Sort through the listing below and keep each line with the word "Maması". Copy those.
Records for the task: Begin
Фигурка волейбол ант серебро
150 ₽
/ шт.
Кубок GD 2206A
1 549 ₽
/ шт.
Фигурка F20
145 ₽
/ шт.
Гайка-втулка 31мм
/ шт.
Records for the task: End
Records for the task: Begin
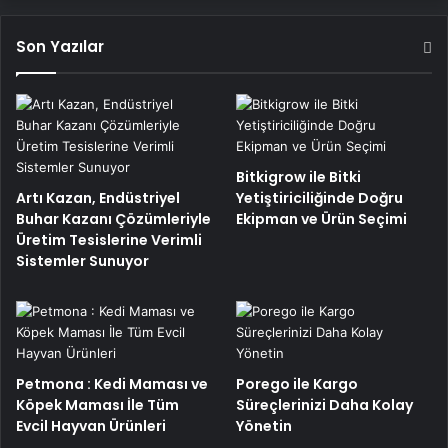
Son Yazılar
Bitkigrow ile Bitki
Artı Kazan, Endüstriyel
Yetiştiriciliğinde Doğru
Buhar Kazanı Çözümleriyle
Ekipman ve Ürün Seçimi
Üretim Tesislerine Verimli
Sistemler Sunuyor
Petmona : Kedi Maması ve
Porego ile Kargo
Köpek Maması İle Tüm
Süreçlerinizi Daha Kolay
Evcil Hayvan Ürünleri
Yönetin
Records for the task: End
Records for the task: Begin
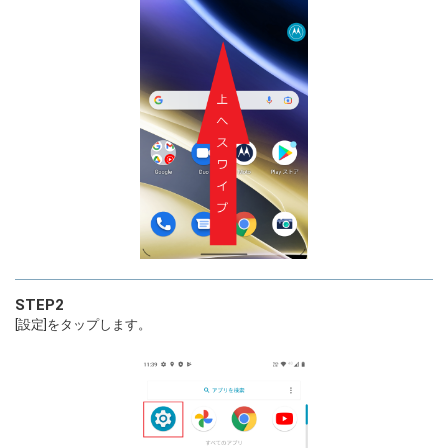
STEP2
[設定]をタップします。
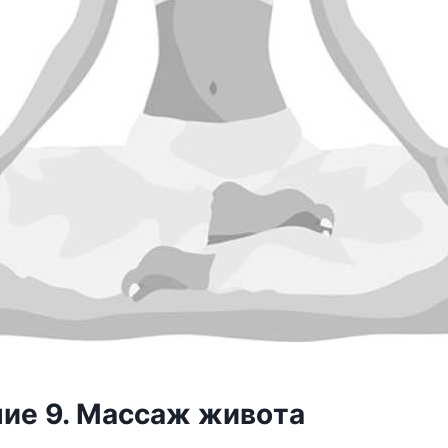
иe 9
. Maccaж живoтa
Records for the task: End
> _Written answer_
Petmona : Kedi Maması ve
Köpek Maması İle Tüm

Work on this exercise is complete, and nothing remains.